「富士山を世界遺産にする国民会議」設立
豊かな「文化」アピール 7月8日、東京でシンポ
7月1日は、富士山の山開き。例年多くの登山客が登頂を目指すが、今年は特に、日本最高峰・富士が注目を集めている。4月、各界各層の代表者によって「富士山を世界遺産にする国民会議」(略称・富士山会議、会長・中曽根康弘元首相)が設立されたからだ。
日本の心の象徴であり、ランドマークでもある富士山を、ユネスコ世界遺産委員会が決定する「世界遺産(文化遺産)」として登録することを目的にした国民運動の盛り上がりを図るのが狙いだ。現在、内閣府にNPO法人の認可を申請している。
同会議(事務局・東京港区虎ノ門)は、国民運動のセンター機能を有し、世界遺産登録に必要な調査、キャンペーンの企画・実施、政府や国際機関への働き掛け、登録後の保護管理体系への提言、富士山基金の設置-といった活動を進める。
組織内には、富士山の文化的価値の研究や文化遺産としての登録意義を研究する富士山文化遺産登録調査委員会も置かれた。富士山の多様な文化的価値について再確認するため、同会議が7月8日に、東京・明治記念館で開く第1回シンポジウム「富士山が世界に誇る文化的価値」は、同委員会の中間報告を兼ねる。
古代から、富士山は「神の山」として庶民の信仰と尊敬を集め、その雄大な姿や美しさは古典文学や絵画など数限りない芸術作品に描かれた。宗教から芸術表現に至るまで、日本人の精神文化を語る時、欠くことのできない存在と言える。
十数年前にも、富士山が“燃えた”時があった。富士山を世界遺産(自然遺産)に登録しようという運動が1994年、山梨、静岡両県の住民を中心に盛り上がった。全国から集まった240万人を超える署名を添えて、国会に請願、採択されたが、環境問題の悪化などから、政府は富士山を世界遺産として推薦することを見送った。
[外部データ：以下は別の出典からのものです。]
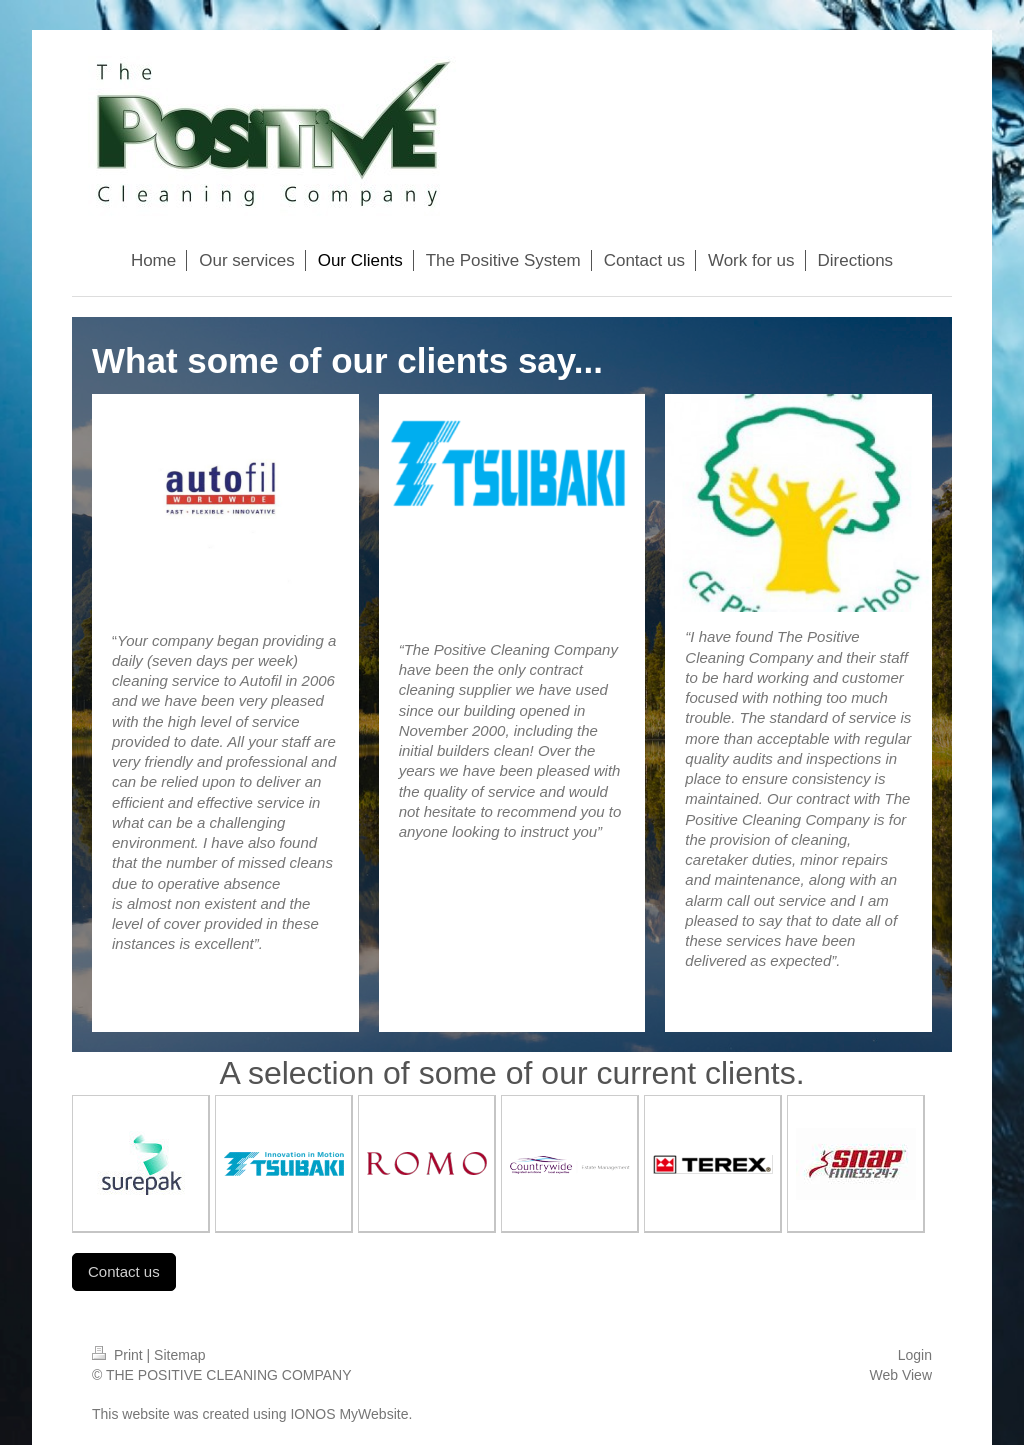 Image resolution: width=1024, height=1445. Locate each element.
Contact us (124, 1271)
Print (119, 1355)
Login (915, 1355)
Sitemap (179, 1355)
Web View (900, 1375)
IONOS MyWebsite (349, 1414) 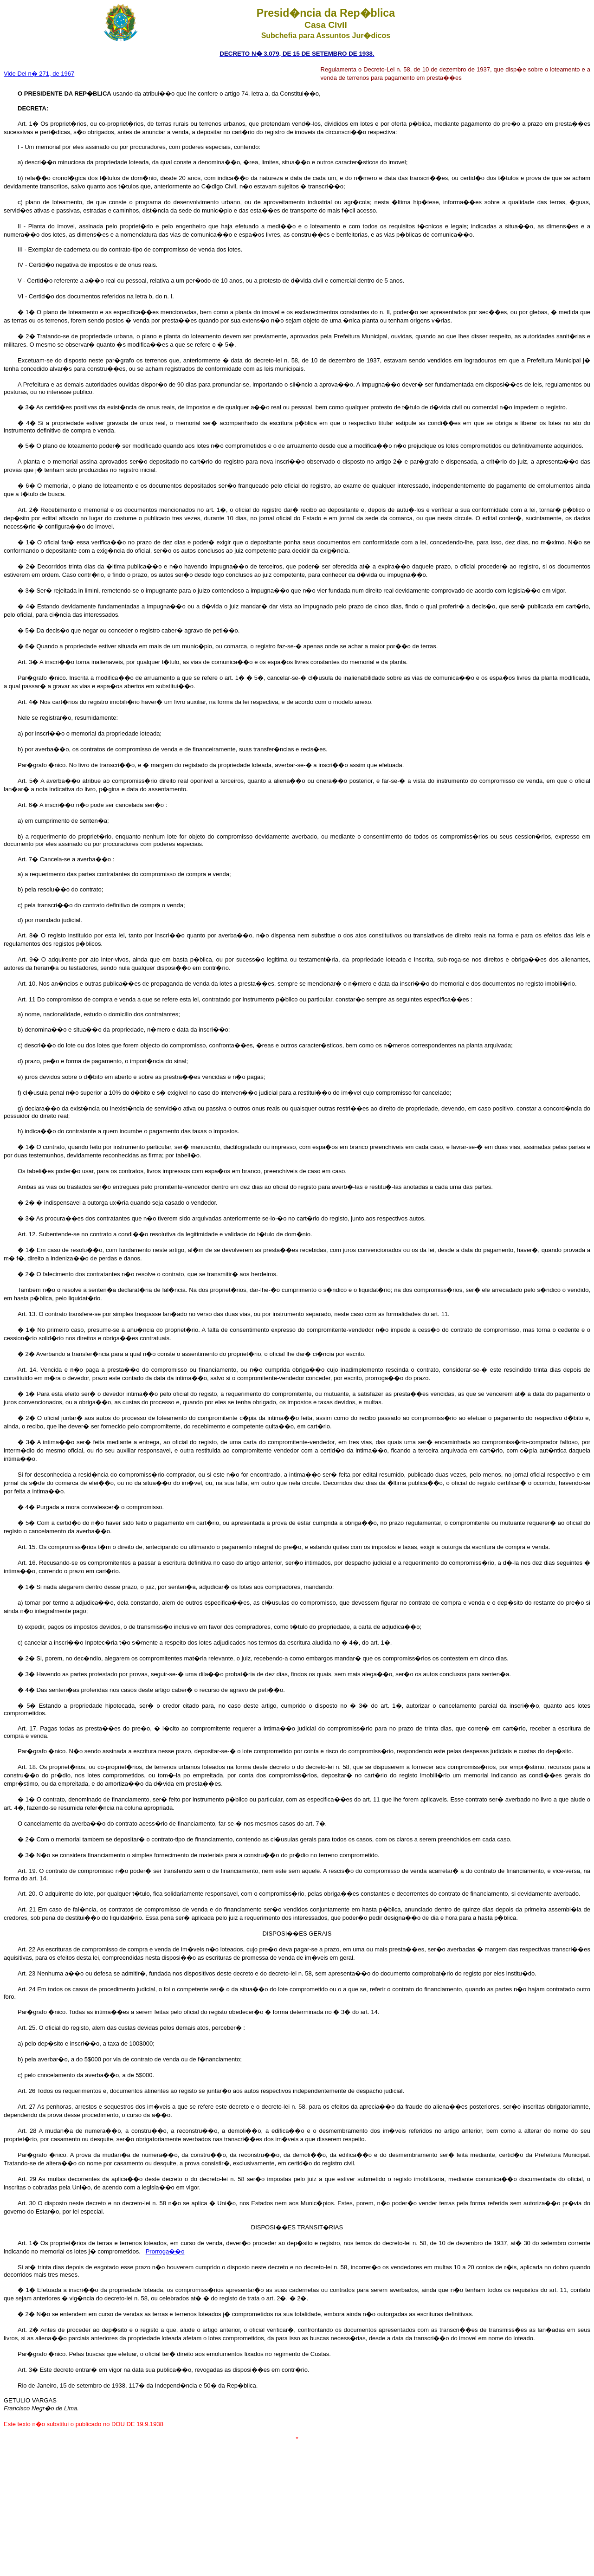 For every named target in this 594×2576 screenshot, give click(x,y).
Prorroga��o (165, 2251)
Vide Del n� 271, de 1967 (39, 73) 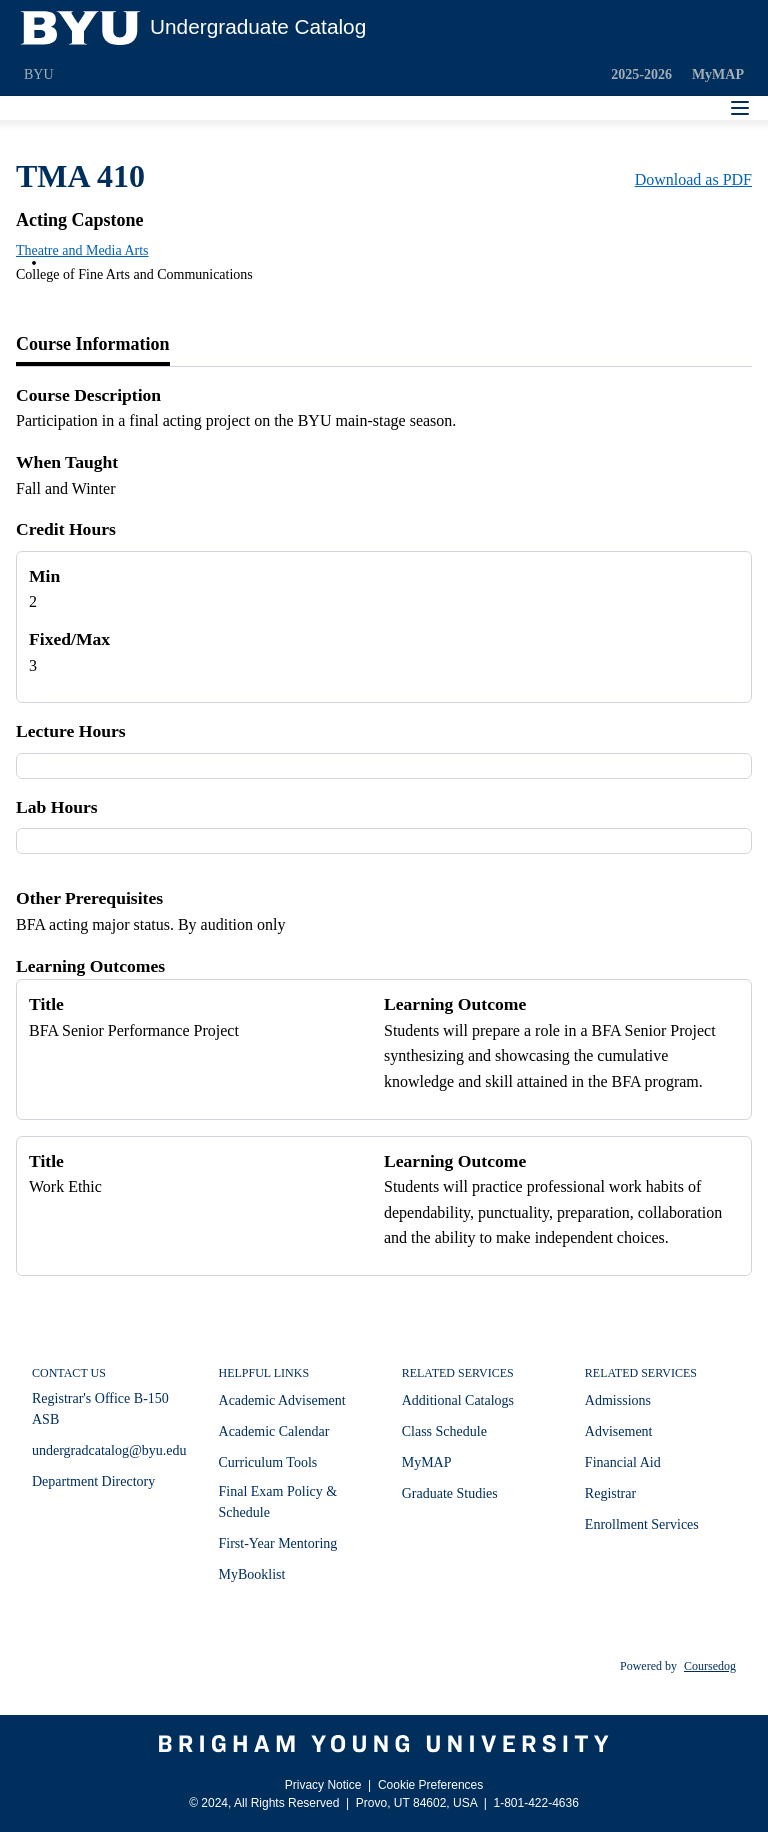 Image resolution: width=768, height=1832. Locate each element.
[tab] (93, 345)
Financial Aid (623, 1462)
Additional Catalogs (458, 1400)
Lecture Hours (71, 731)
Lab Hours (57, 807)
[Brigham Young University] (384, 1744)
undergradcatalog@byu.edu (109, 1450)
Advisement (619, 1431)
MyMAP (718, 74)
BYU (39, 74)
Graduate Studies (450, 1493)
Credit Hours (66, 529)
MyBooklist (252, 1574)
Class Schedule (444, 1431)
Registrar (610, 1493)
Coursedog (710, 1666)
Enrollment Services (642, 1524)
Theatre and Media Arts (82, 250)
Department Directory (93, 1481)
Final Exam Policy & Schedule (278, 1502)
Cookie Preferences (430, 1785)
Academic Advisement (282, 1400)
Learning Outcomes (90, 966)
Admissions (618, 1400)
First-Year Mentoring (278, 1543)
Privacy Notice (323, 1785)
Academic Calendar (274, 1431)
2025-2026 (641, 74)
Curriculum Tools (268, 1462)
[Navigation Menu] (740, 108)
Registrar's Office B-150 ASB (100, 1409) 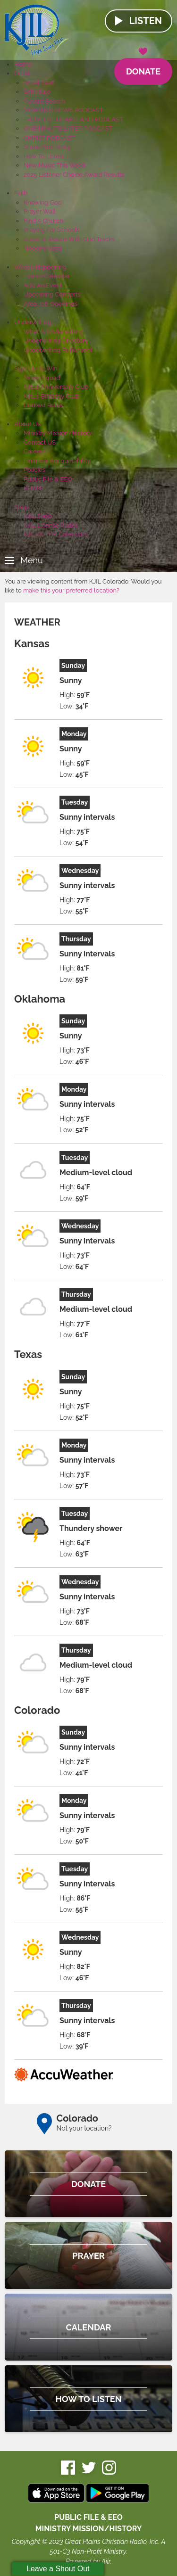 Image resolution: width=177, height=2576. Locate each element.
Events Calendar (47, 276)
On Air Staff (39, 82)
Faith (21, 193)
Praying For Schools (52, 229)
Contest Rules (43, 405)
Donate (143, 67)
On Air (22, 73)
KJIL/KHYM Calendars (55, 534)
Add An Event (43, 285)
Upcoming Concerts (52, 294)
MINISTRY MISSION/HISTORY (88, 2528)
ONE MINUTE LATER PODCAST (68, 128)
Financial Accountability (57, 460)
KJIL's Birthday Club (51, 396)
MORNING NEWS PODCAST (63, 110)
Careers (34, 451)
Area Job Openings (50, 303)
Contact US (40, 442)
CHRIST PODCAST (49, 137)
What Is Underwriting (54, 331)
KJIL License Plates (51, 525)
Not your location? (84, 2128)
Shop (21, 506)
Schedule (37, 91)
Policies (34, 469)
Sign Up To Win (35, 368)
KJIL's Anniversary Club (56, 386)
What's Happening (40, 267)
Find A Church (43, 220)
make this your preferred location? (71, 590)
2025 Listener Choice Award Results (74, 174)
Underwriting (32, 322)
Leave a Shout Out (57, 2569)
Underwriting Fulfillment (58, 350)
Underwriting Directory (56, 340)
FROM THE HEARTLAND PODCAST (73, 119)
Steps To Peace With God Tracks (69, 239)
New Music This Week (55, 165)
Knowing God (43, 202)
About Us (27, 424)
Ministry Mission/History (58, 432)
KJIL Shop (38, 515)
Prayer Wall (40, 211)
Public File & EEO (48, 479)
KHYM (33, 488)
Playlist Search (44, 101)
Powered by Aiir (88, 2561)
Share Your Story (47, 146)
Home (23, 64)
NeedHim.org (42, 248)
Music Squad (42, 377)
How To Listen (43, 156) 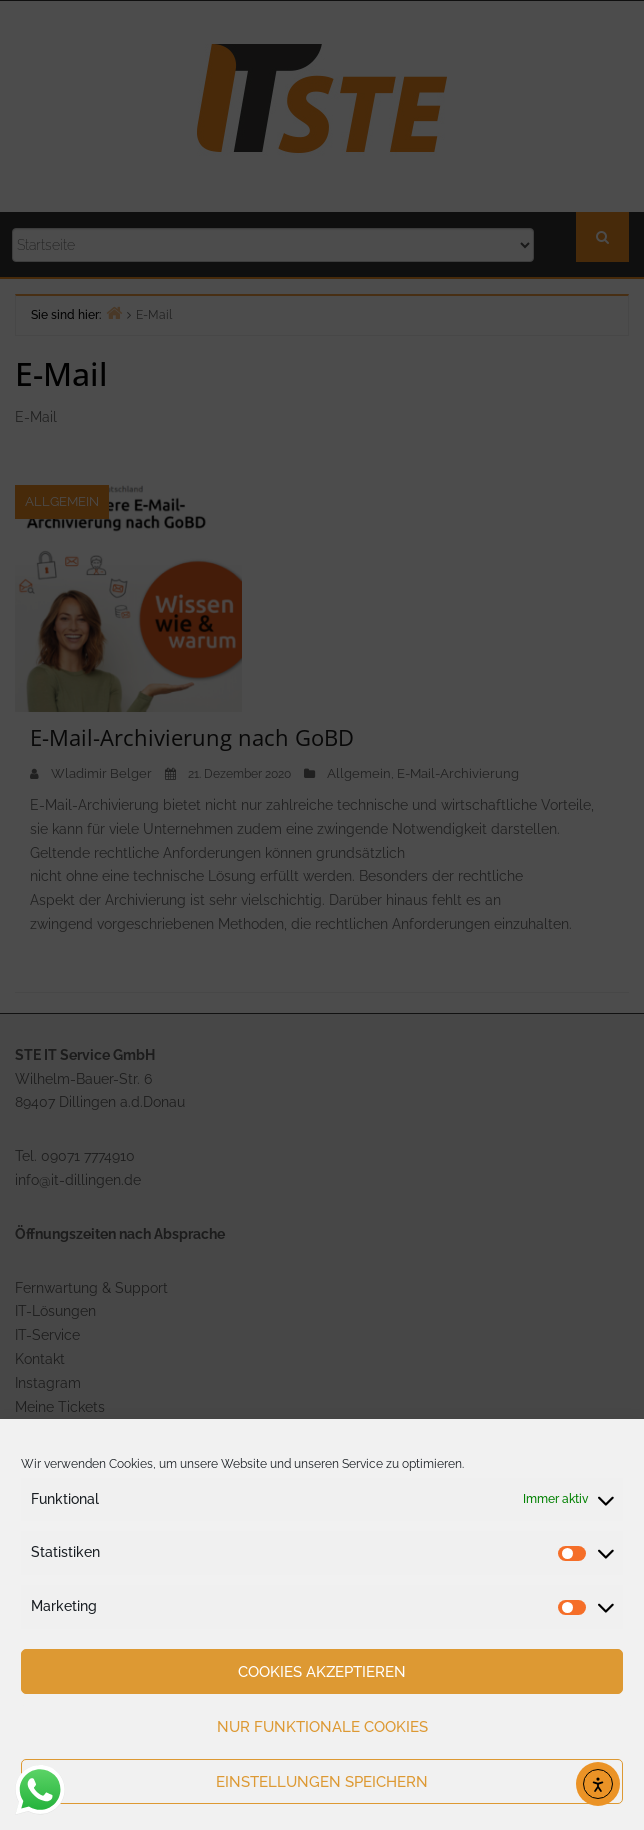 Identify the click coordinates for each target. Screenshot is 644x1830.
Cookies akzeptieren (322, 1672)
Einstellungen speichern (322, 1782)
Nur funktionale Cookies (322, 1727) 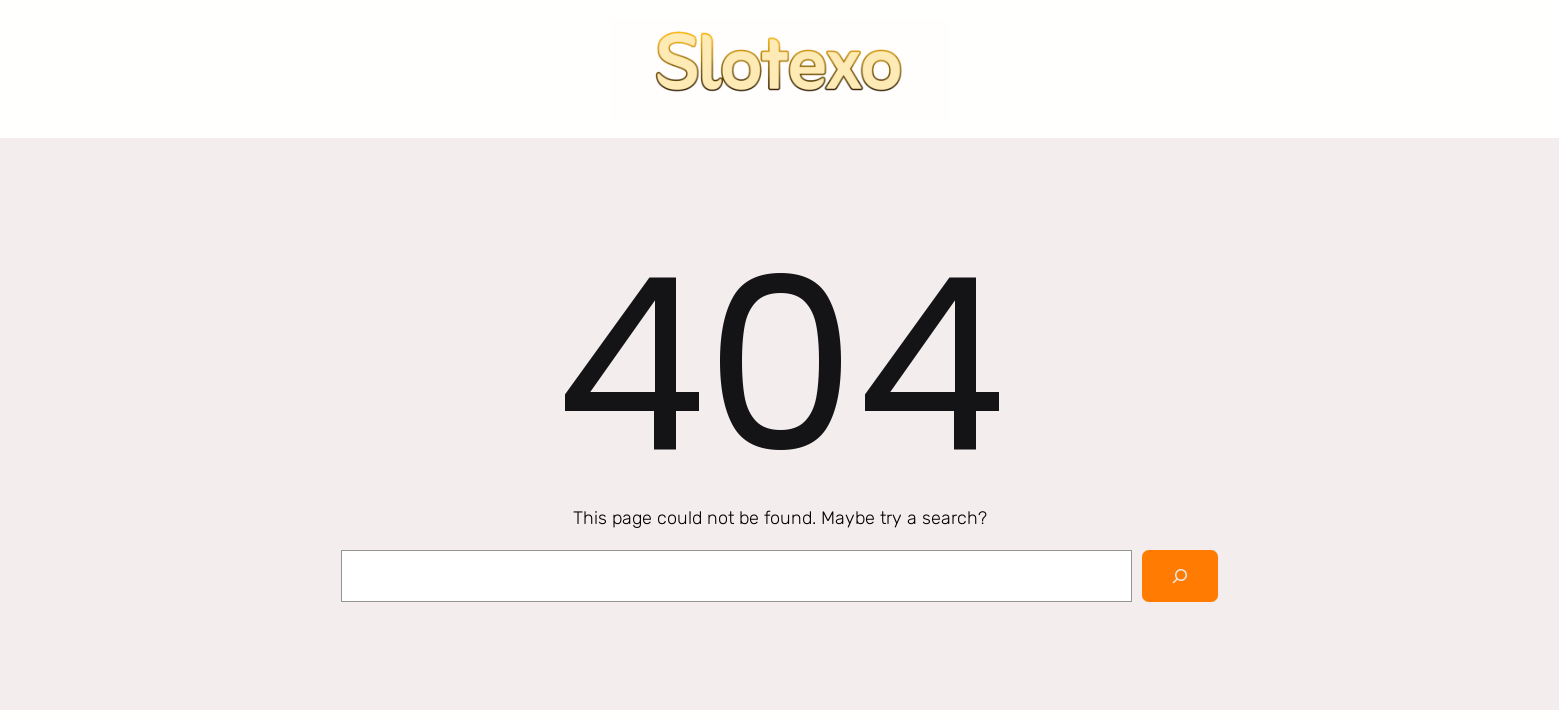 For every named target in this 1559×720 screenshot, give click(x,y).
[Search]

その後、山梨、静岡両県の地元自治体や各種NPOなどの努力によって富士山を取り巻いていた環境汚染問題は徐々に解決されつつある。また、ユネスコの世界遺産委員会で文化遺産の基準が見直され、「文化的景観」という新しい道も開かれた。富士山が文化遺産に登録される可能性が出てきた。